[The problem] Every record below needs to be set down exactly. Pictures do not belong in the copy.

-------------------------

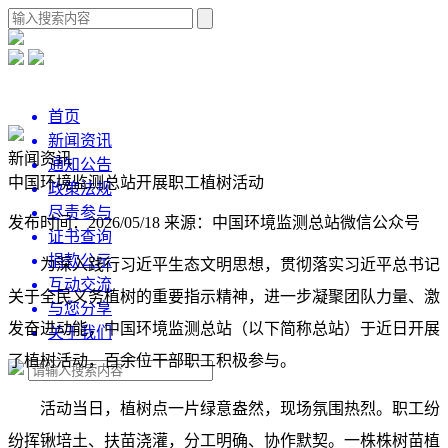
首页
新闻资讯
新闻资讯
通知公告
中国环境监测总站开展职工植树活动
政策法规
尽责参与
发布时间：2026/05/18
来源：中国环境监测总站微信公众号
证书查询
捐款公示
为深入践行习近平生态文明思想，贯彻落实习近平总书记
互动交流
关于全民义务植树的重要指示精神，进一步凝聚团队力量、激
与您分享
发奋进动能，中国环境监测总站（以下简称总站）于近日开展
关于我们
了植树活动，百余位干部职工积极参与。
活动当日，植树点一片绿意盎然，现场氛围热烈。职工纷
纷挥锹培土、扶苗浇灌，分工明确、协作默契。一株株树苗植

-------------------------

[Solution]
首页
新闻资讯
新闻资讯
通知公告
中国环境监测总站开展职工植树活动
政策法规
尽责参与
发布时间：2026/05/18
来源：中国环境监测总站微信公众号
证书查询
捐款公示
为深入践行习近平生态文明思想，贯彻落实习近平总书记
互动交流
关于全民义务植树的重要指示精神，进一步凝聚团队力量、激
与您分享
发奋进动能，中国环境监测总站（以下简称总站）于近日开展
关于我们
了植树活动，百余位干部职工积极参与。
活动当日，植树点一片绿意盎然，现场氛围热烈。职工纷
纷挥锹培土、扶苗浇灌，分工明确、协作默契。一株株树苗植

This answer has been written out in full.